ERIC CHENAUX PLAYS A JOINT CD RELEASE PARTY WITH RYAN DRIVER AT WRONGBAR (1279 QUEEN W) MAY 29. $10. 9:30PM.
Eric Chenaux is a very curious musician. Not peculiar-curious — more like inquisitive. His musical explorations find him deconstructing an album’s worth of Willie Nelson songs with The Reveries, or coaxing idiosyncratic, damaged guitar textures from his trusty Gibson hollow-body, or even picking this writer’s brain on contextualizing his quotes in this very article. A long-time fixture on the Toronto avant-indie scene, Eric Chenaux curates the always-inspiring Rat-drifting label while lending his guitar playing to the likes of Drumheller, The Reveries and his own solo records.
With his sophomore solo disc Sloppy Ground, Chenaux sounds as though he’s inching closer to normalcy. There’s something surreptitiously catchy about the double-
tracked falsetto/natural vocals on “Love Don’t Change,” nudged along by Nick Fraser’s slow-grooving beat, and the perfectly realized shimmering balladry of “Dreaming of Stars.” Not to mention the visceral thrill of Chenaux’s extended guitar solos, which are an intriguing mixture of chaos and melody. EYE WEEKLY caught up with Chenaux for a few pints at the Epicure Cafe before he biked off to an early-evening rehearsal.
The new record sounds more confident, but is that just the nature of the songs?
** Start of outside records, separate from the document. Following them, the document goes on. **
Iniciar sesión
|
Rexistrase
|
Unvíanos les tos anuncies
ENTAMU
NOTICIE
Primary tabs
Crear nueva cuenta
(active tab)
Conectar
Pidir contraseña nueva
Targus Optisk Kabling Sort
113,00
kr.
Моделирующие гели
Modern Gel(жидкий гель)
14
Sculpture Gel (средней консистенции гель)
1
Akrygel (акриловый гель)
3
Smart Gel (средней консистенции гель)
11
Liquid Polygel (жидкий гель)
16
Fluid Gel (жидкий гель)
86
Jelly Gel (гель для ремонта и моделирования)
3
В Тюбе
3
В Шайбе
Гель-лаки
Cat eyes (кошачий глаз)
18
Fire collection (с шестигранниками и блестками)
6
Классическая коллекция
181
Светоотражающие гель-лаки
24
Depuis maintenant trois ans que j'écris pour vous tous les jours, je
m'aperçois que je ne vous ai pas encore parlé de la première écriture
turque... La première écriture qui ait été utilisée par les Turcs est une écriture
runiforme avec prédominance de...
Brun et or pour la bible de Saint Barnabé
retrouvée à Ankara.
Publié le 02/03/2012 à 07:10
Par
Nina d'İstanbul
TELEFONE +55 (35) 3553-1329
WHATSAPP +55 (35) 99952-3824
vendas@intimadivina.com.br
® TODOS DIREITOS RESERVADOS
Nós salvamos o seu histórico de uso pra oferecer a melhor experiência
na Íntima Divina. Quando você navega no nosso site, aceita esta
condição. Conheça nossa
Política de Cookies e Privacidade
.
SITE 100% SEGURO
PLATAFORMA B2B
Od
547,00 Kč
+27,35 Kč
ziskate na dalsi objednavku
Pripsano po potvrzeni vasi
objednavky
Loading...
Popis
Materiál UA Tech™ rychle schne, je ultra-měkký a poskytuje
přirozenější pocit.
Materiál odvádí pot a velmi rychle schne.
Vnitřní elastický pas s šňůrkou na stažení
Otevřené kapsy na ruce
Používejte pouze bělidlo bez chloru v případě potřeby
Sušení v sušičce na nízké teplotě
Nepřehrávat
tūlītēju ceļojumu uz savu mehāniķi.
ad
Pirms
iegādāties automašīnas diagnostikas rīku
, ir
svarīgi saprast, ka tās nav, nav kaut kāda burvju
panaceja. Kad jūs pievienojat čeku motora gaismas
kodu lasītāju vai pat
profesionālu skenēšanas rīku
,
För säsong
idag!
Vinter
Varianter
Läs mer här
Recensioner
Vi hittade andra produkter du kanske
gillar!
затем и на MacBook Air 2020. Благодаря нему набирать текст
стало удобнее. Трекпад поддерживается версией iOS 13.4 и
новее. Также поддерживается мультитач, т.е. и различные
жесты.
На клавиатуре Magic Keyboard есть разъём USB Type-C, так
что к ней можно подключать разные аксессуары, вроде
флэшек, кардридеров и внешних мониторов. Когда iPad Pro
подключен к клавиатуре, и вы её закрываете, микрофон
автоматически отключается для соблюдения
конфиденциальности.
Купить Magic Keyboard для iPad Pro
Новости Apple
The first one [2006’s Dull Lights] was far more gentle and introspective, and this one has much more drumming…
...And those big fat guitar solos. [They’re] such a big part of a lot of the songs that I play. I take a lot of guitar solos live, and that wasn’t really on the first record. I’m a huge fan of some of the more conceptual elements of the arrangements on Dull Lights. But it’s mostly about the people. Martin Arnold, who was a huge, beautiful part of Dull Lights, was less a part of this one, so that was a big change. Ryan Driver was a big part of this record. And having Aimée Dawn Robinson playing [electric echo harp], which is a really interesting texture, is also a big part of what I like about the new one.
When you came in with the songs, was there a lot of improvising or did you know how you wanted the arrangements?
I’m sure things changed lots from my original intention. And things have changed since. It’s crazy that when you record a record, then everybody who plays on the record only really knows it after they record it. So then when you go to play it [live], that’s when things get really interesting. So [that’s why] I do like recording songs again.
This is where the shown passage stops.